(Source records)

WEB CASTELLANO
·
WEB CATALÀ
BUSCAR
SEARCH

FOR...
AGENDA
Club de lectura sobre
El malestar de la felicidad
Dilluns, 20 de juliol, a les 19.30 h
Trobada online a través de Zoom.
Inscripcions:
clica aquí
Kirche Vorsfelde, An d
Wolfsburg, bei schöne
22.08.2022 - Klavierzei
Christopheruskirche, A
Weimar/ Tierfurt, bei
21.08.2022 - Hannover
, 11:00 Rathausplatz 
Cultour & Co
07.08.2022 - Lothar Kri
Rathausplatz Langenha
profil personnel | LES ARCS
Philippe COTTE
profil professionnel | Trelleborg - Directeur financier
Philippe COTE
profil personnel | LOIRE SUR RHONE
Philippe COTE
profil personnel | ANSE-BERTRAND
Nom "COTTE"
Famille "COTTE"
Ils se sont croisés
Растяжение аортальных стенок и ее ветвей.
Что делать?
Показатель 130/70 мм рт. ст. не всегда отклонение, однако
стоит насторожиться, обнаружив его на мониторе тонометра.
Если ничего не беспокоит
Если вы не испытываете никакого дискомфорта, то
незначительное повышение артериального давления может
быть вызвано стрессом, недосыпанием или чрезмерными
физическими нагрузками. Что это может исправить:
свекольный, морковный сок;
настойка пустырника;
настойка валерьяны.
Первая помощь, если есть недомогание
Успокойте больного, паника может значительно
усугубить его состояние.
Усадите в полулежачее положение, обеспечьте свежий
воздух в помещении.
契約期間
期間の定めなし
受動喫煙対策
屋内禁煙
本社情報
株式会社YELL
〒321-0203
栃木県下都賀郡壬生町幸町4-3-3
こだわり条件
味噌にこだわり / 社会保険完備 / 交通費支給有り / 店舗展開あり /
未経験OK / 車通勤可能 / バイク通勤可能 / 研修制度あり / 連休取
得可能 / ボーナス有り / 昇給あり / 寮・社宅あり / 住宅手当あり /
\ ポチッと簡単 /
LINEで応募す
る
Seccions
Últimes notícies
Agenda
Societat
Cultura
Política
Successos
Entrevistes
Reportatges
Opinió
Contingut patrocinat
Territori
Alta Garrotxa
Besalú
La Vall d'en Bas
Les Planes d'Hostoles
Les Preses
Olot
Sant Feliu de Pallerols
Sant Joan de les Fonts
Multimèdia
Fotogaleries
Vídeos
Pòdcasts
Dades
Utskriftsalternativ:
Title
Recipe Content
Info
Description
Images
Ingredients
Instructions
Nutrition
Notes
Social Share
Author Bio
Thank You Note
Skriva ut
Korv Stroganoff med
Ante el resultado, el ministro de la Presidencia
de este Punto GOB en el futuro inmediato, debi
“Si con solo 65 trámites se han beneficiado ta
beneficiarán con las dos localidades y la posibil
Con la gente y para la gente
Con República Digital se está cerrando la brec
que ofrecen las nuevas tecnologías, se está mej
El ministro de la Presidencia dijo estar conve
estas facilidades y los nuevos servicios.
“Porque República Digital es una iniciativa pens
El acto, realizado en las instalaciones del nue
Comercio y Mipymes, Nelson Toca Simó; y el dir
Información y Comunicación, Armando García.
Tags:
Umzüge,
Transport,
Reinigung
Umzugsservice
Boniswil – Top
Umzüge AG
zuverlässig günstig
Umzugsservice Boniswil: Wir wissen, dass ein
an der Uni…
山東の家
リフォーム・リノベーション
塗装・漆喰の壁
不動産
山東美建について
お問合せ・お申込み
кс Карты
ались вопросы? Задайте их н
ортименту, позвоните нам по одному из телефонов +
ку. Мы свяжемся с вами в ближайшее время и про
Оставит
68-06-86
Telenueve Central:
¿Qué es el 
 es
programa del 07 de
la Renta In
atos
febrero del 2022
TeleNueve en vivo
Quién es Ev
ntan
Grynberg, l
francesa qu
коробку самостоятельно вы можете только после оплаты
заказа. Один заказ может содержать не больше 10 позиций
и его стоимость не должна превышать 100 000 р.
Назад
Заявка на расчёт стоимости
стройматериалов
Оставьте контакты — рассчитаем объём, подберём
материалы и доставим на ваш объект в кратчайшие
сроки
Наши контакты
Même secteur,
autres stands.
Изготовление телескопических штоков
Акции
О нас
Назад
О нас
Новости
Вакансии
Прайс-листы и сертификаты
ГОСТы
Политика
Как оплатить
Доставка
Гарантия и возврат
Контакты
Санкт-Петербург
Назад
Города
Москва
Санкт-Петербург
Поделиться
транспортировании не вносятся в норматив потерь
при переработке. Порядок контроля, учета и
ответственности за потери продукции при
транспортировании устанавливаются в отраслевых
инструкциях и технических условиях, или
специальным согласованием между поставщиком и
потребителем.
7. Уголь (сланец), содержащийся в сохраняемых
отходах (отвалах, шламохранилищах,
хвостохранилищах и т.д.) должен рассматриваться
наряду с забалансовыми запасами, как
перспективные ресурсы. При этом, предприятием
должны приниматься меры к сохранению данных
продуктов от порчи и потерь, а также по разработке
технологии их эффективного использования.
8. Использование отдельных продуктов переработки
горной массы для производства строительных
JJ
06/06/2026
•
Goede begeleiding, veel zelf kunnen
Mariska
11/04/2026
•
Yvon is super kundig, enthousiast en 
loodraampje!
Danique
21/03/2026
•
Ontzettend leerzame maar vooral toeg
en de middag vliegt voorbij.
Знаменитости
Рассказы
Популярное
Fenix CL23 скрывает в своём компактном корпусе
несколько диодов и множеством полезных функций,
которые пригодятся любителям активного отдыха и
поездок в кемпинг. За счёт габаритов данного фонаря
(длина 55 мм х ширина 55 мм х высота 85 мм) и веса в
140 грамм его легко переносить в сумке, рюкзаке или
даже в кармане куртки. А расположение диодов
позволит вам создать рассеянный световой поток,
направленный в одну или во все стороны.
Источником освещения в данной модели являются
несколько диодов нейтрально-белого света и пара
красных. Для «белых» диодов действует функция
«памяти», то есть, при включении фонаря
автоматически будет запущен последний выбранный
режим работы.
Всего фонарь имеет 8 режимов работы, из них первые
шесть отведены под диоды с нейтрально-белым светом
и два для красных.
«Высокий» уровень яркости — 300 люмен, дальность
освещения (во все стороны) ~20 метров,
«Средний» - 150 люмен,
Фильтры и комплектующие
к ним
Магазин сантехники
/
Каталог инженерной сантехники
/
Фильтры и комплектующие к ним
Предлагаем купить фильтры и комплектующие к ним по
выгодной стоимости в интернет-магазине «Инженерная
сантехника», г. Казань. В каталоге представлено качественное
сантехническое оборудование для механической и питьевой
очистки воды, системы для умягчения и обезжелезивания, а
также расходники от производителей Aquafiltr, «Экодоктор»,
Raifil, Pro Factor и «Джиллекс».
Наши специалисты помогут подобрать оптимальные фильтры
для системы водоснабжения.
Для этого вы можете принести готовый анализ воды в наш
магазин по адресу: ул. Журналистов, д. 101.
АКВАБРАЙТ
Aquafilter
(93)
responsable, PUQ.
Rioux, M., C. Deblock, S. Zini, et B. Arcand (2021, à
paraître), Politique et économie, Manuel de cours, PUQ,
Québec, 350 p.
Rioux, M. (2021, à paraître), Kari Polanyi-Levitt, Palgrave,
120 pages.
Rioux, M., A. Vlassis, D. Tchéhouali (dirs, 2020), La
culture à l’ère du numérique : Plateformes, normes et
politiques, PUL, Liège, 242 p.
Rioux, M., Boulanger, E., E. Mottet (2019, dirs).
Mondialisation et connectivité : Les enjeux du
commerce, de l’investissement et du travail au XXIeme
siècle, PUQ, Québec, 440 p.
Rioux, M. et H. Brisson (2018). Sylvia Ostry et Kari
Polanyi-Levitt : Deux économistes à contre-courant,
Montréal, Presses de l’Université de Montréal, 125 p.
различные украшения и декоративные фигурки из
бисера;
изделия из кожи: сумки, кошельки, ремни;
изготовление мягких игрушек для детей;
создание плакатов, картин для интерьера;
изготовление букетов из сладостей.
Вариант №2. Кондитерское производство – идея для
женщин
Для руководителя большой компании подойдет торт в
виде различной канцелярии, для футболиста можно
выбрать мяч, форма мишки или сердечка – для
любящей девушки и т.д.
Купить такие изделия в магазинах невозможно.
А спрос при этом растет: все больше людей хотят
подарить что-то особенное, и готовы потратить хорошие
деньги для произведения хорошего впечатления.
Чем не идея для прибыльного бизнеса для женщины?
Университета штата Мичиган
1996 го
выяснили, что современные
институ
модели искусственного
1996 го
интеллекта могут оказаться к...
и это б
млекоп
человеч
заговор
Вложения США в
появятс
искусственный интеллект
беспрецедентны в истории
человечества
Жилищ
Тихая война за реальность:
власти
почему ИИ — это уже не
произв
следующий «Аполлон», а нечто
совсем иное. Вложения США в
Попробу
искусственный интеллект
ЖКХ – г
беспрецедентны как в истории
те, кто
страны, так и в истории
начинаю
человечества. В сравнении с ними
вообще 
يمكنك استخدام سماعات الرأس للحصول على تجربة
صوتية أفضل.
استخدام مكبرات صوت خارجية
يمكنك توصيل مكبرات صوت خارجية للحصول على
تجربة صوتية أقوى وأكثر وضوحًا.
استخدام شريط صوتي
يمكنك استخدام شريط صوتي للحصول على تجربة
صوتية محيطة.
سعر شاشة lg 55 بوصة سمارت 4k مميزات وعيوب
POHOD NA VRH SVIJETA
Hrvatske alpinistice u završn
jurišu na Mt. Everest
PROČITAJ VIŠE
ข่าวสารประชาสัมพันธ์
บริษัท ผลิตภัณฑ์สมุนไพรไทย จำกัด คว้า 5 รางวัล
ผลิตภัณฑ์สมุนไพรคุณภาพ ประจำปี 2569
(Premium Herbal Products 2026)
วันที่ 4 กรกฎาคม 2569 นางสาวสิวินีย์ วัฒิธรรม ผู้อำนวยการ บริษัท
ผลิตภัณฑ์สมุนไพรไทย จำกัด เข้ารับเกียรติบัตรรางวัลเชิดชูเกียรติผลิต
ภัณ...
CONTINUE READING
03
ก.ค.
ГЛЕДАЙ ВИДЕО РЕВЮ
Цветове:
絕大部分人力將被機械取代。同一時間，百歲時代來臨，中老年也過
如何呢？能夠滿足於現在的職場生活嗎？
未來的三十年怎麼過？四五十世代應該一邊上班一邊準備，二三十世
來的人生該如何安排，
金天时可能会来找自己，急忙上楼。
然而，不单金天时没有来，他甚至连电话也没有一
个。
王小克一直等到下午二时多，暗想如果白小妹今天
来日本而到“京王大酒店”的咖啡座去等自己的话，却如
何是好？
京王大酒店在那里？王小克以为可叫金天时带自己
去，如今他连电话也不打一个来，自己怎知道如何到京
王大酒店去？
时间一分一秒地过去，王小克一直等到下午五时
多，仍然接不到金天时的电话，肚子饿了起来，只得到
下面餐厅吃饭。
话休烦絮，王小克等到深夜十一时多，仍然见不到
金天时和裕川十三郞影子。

[What is expected] Retype, exactly and in full, the lines above from the one containing "и два для красных." through the one containing "для системы водоснабжения.".

[Exercise answer]
и два для красных.
«Высокий» уровень яркости — 300 люмен, дальность
освещения (во все стороны) ~20 метров,
«Средний» - 150 люмен,
Фильтры и комплектующие
к ним
Магазин сантехники
/
Каталог инженерной сантехники
/
Фильтры и комплектующие к ним
Предлагаем купить фильтры и комплектующие к ним по
выгодной стоимости в интернет-магазине «Инженерная
сантехника», г. Казань. В каталоге представлено качественное
сантехническое оборудование для механической и питьевой
очистки воды, системы для умягчения и обезжелезивания, а
также расходники от производителей Aquafiltr, «Экодоктор»,
Raifil, Pro Factor и «Джиллекс».
Наши специалисты помогут подобрать оптимальные фильтры
для системы водоснабжения.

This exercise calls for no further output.